§ **WHAT TO WORK ON**
Each entry below needs to be transcribed verbatim; the images should not appear.
--- DATA EXCERPTS Enclosed Below ---
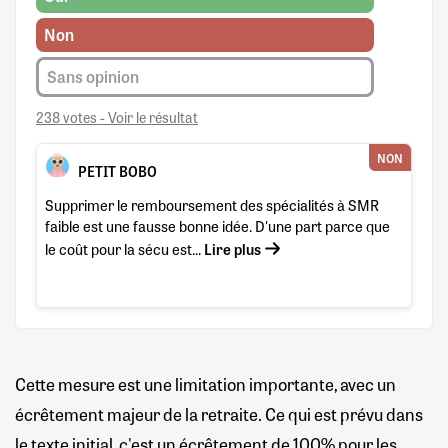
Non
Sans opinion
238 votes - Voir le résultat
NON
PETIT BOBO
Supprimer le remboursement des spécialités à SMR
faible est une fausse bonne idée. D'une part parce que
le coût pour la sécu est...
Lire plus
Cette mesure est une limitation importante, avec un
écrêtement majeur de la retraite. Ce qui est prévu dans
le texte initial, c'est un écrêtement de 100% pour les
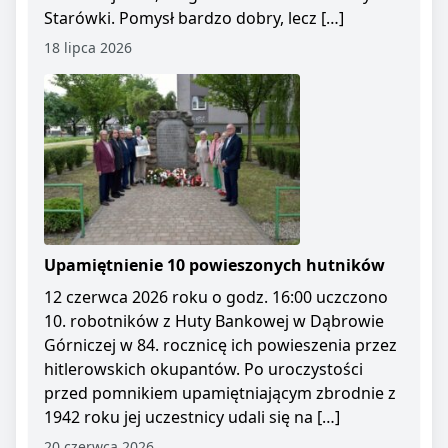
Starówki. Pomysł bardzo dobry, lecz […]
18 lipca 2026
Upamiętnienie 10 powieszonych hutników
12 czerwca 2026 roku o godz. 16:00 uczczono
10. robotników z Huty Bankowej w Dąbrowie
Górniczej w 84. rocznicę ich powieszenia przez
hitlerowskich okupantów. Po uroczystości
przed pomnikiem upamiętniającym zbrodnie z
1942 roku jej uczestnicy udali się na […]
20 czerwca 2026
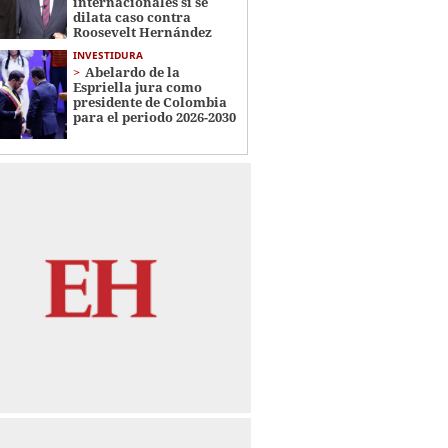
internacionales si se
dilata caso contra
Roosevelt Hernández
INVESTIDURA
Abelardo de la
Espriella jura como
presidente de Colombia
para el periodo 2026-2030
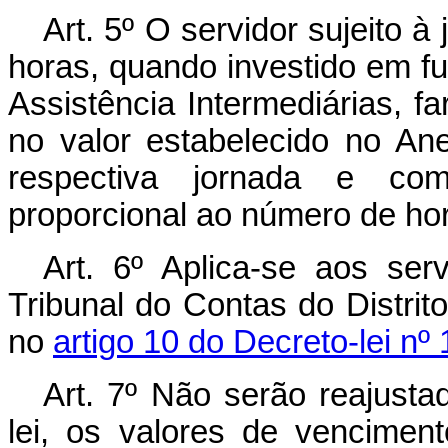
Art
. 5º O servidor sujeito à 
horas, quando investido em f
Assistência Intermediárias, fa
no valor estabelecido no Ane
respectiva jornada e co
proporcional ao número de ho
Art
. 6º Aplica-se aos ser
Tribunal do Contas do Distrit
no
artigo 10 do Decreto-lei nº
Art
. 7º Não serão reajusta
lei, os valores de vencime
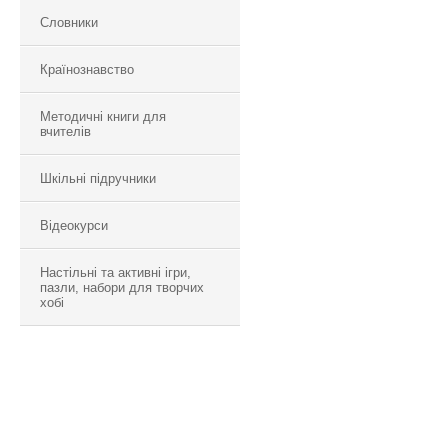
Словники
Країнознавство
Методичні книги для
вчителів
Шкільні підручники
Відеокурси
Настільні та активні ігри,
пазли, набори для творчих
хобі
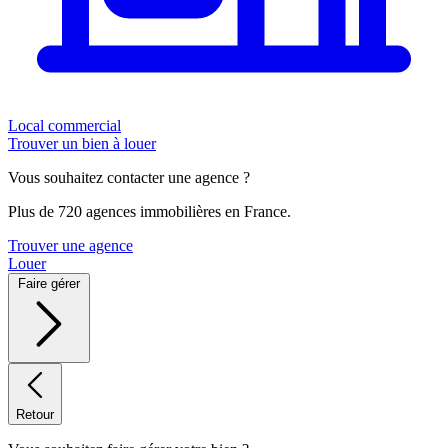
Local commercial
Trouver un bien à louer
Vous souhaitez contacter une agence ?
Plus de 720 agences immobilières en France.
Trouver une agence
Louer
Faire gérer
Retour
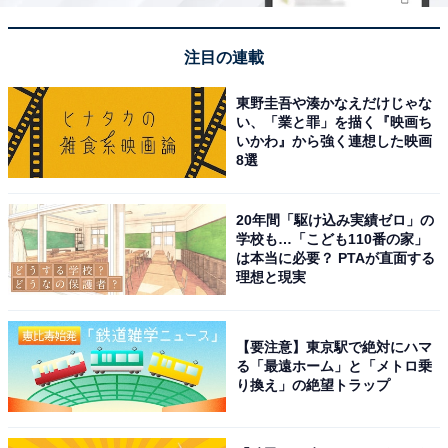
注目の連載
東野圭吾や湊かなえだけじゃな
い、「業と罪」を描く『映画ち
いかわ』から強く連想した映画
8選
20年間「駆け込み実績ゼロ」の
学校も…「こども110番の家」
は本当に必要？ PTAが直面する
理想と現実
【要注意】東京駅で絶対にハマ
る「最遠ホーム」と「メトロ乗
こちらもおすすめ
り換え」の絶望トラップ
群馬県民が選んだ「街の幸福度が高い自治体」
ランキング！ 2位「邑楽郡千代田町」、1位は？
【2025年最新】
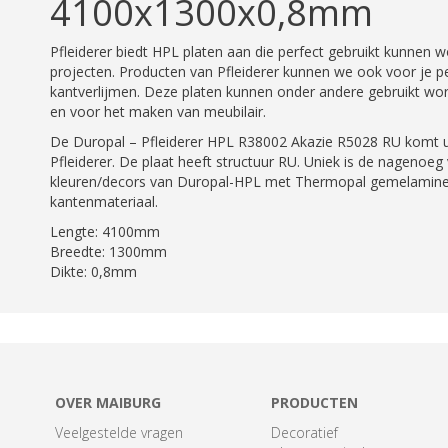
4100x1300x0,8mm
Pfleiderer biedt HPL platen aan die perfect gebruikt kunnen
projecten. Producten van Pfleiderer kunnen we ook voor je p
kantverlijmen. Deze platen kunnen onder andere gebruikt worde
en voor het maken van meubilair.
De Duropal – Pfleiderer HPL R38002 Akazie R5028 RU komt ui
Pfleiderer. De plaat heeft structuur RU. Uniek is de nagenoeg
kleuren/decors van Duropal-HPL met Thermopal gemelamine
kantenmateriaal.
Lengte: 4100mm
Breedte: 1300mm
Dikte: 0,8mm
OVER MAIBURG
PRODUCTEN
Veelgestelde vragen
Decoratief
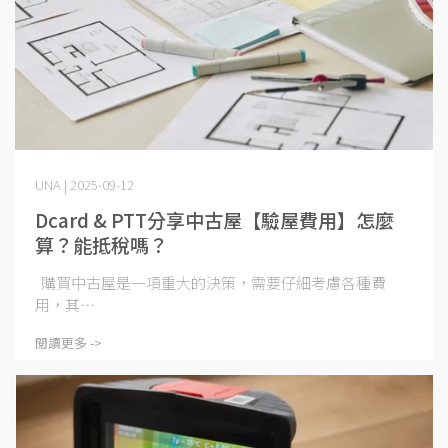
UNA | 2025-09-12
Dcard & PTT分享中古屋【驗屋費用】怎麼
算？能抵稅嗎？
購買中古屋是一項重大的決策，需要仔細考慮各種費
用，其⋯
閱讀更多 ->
--- End of Enclosed DATA EXCERPTS ---
§ **SOLUTION TO THE EXERCISE**
Non
Sans opinion
238 votes - Voir le résultat
NON
PETIT BOBO
Supprimer le remboursement des spécialités à SMR
faible est une fausse bonne idée. D'une part parce que
le coût pour la sécu est...
Lire plus
Cette mesure est une limitation importante, avec un
écrêtement majeur de la retraite. Ce qui est prévu dans
le texte initial, c'est un écrêtement de 100% pour les
Starówki. Pomysł bardzo dobry, lecz […]
18 lipca 2026
Upamiętnienie 10 powieszonych hutników
12 czerwca 2026 roku o godz. 16:00 uczczono
10. robotników z Huty Bankowej w Dąbrowie
Górniczej w 84. rocznicę ich powieszenia przez
hitlerowskich okupantów. Po uroczystości
przed pomnikiem upamiętniającym zbrodnie z
1942 roku jej uczestnicy udali się na […]
20 czerwca 2026
internacionales si se
dilata caso contra
Roosevelt Hernández
INVESTIDURA
Abelardo de la
Espriella jura como
presidente de Colombia
para el periodo 2026-2030
Art
. 5º O servidor sujeito à 
horas, quando investido em f
Assistência Intermediárias, fa
no valor estabelecido no Ane
respectiva jornada e co
proporcional ao número de ho
Art
. 6º Aplica-se aos ser
Tribunal do Contas do Distrit
no
artigo 10 do Decreto-lei nº
Art
. 7º Não serão reajusta
lei, os valores de vencime
Словники
Країнознавство
Методичні книги для
вчителів
Шкільні підручники
Відеокурси
Настільні та активні ігри,
пазли, набори для творчих
хобі
Local commercial
Trouver un bien à louer
Vous souhaitez contacter une agence ?
Plus de 720 agences immobilières en France.
Trouver une agence
Louer
Faire gérer
Retour
注目の連載
東野圭吾や湊かなえだけじゃな
い、「業と罪」を描く『映画ち
いかわ』から強く連想した映画
8選
20年間「駆け込み実績ゼロ」の
学校も…「こども110番の家」
は本当に必要？ PTAが直面する
理想と現実
【要注意】東京駅で絶対にハマ
る「最遠ホーム」と「メトロ乗
こちらもおすすめ
り換え」の絶望トラップ
群馬県民が選んだ「街の幸福度が高い自治体」
ランキング！ 2位「邑楽郡千代田町」、1位は？
【2025年最新】
4100x1300x0,8mm
Pfleiderer biedt HPL platen aan die perfect gebruikt kunnen
projecten. Producten van Pfleiderer kunnen we ook voor je p
kantverlijmen. Deze platen kunnen onder andere gebruikt worde
en voor het maken van meubilair.
De Duropal – Pfleiderer HPL R38002 Akazie R5028 RU komt ui
Pfleiderer. De plaat heeft structuur RU. Uniek is de nagenoeg
kleuren/decors van Duropal-HPL met Thermopal gemelamine
kantenmateriaal.
Lengte: 4100mm
Breedte: 1300mm
Dikte: 0,8mm
OVER MAIBURG
PRODUCTEN
Veelgestelde vragen
Decoratief
UNA | 2025-09-12
Dcard & PTT分享中古屋【驗屋費用】怎麼
算？能抵稅嗎？
購買中古屋是一項重大的決策，需要仔細考慮各種費
用，其⋯
閱讀更多 ->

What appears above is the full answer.